It starts off by loading a number from temp1[0] or temp1[1] (can't quite tell which one) into both parts of the register xmm1 (real and imaginary part accordingly). So far so good. It then loads the next element of temp1[0] or temp1[1] (THE SAME ARRAY, this is no longer good...) into xmm0. So far each of the two registers holds a complex number, but not the ones we'd want. It then makes a copy of xmm1 and stores it in xmm2. The next move is somewhat amazing, the following two routines separate these values, so that xmm2 now holds both the imaginary parts (the part from xmm0 in the lower section and xmm1 in the higher) and xmm1 holds both real parts in the same order. It then proceeds to add the two values (so, real + imaginary, something that rarely makes sense, clearly the result will be zero, due to the way we filled the initial arrays) and saves them into two consequent real parts of the array M.
This was tested on i7-4720HQ with the following command line:
/MP /GS- /Qopenmp-offload:gfx /Qopenmp /GA /W3 /Gy /Zc:wchar_t /Zi /O2 /Fd"x64\Release\vc140.pdb" /Quse-intel-optimized-headers /Qgpu-arch=haswell /D "_MBCS" /Qipo /Qoffload-arch:haswell:visa3.1 /Zc:forScope /Qopt-matmul /Oi /MT /Fa"x64\Release\" /EHsc /nologo /Qparallel /Fo"x64\Release\" /Qprof-dir "x64\Release\" /Ot /Fp"x64\Release\DMRG.pch"

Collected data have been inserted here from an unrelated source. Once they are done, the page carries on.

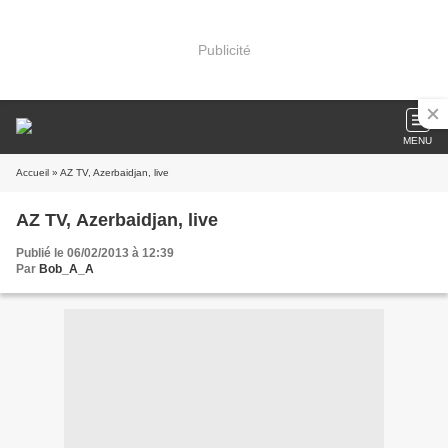
Publicité
MENU
Accueil
» AZ TV, Azerbaidjan, live
AZ TV, Azerbaidjan, live
Publié le 06/02/2013 à 12:39
Par
Bob_A_A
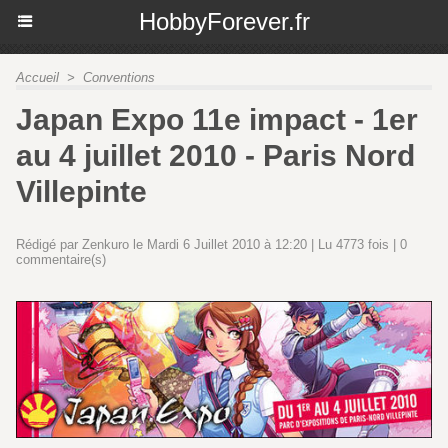
HobbyForever.fr
Accueil
>
Conventions
Japan Expo 11e impact - 1er
au 4 juillet 2010 - Paris Nord
Villepinte
Rédigé par Zenkuro le Mardi 6 Juillet 2010 à 12:20 | Lu 4773 fois |
0
commentaire(s)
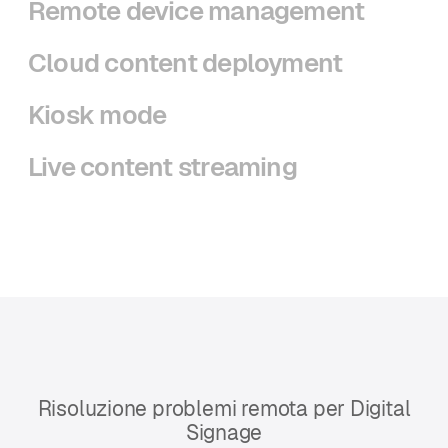
Remote device management
Cloud content deployment
Kiosk mode
Live content streaming
Risoluzione problemi remota per Digital
Signage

Adding AVX2 support simply vectorizes some of these operations, but the logic behind them (or rather lack of) remains the same, as does the result.
Changing the order within the code (imaginary first) also has no effect on the end results.
For reference, I am using Windows 10 with Visual Studio 2015 Update 3 and Intel Parallel Studio XE Update 3 (so, the latest compiler).
Thank you for your time.